I Why did I lose 60% on my proof of Generalized Vandermonde's Identity?

[12john]

My tests are submitted and marked anonymously. I got a 2/5 on the following, but the grader wrote no feedback besides that more detail was required. What details could I have added? How could I perfect my proof?

Prove Generalized Vandermonde's Identity, solely using a story proof or double counting. DON'T prove using algebra or induction — if you do, you earn zero marks.

$$\sum\limits_{k_1+\cdots +k_p = m} {n_1\choose k_1} {n_2\choose k_2} \cdots {n_p\choose k_p} = { n_1+\dots +n_p \choose m }.$$

Beneath is my proof graded 2/5.

I start by clarifying that the summation ranges over all lists of NONnegative integers $(k_1,k_2,\dots,k_p)$ for which $k_1 + \dots + k_p = m$. These $k_i$ integers are NONnegative, because this summation's addend or argument contains $\binom{n_i}{k_i}$.

On the LHS, you choose $k_1$ elements out of a first set of $n_1$ elements; then $k_2$ out of another set of $n_2$ elements, and so on, through $p$ such sets — until you've chosen a total of $m$ elements from the $p$ sets.
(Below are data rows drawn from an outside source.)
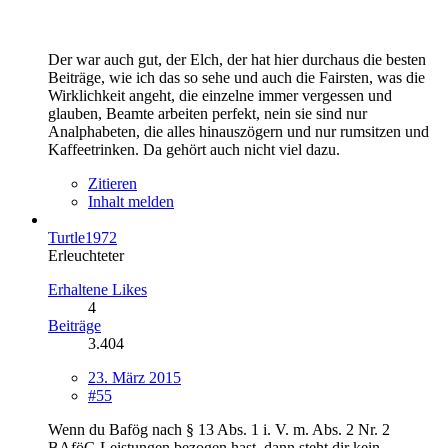
Der war auch gut, der Elch, der hat hier durchaus die besten
Beiträge, wie ich das so sehe und auch die Fairsten, was die
Wirklichkeit angeht, die einzelne immer vergessen und
glauben, Beamte arbeiten perfekt, nein sie sind nur
Analphabeten, die alles hinauszögern und nur rumsitzen und
Kaffeetrinken. Da gehört auch nicht viel dazu.
Zitieren
Inhalt melden
Turtle1972
Erleuchteter
Erhaltene Likes
4
Beiträge
3.404
23. März 2015
#55
Wenn du Bafög nach § 13 Abs. 1 i. V. m. Abs. 2 Nr. 2
BAföG Leistungen bezogen hast, dann steht dir kein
Thus, on the LHS, you are choosing $m$ elements out of $n_1+\dots +n_p$, which is exactly the RHS. Q.E.D.

 

[mfb]

Can't read the mind of the person who graded it, but you could have made clearer why (or at least mention that) the sum catches every possible way to select m elements. You only documented that every "element" of the LHS is part of the RHS, i.e. LHS <= RHS.

 

[fresh_42]

I miss a comment on the summation. And the product is only implicitly explained. Where is the double counting? I would have expected an argument $\sum \ldots = ?$ but you have looked at the RHS and reasoned from there instead of the other way around.

 

[vela]

To put what the others said in another way, the way I read your proof, you seem to be saying
$$\binom{n_1}{k_1}\binom{n_2}{k_2} \cdots \binom{n_p}{k_p} = \binom{n_1+\cdots+n_p}{m}$$ as long as $m=k_1+\cdots+k_p$.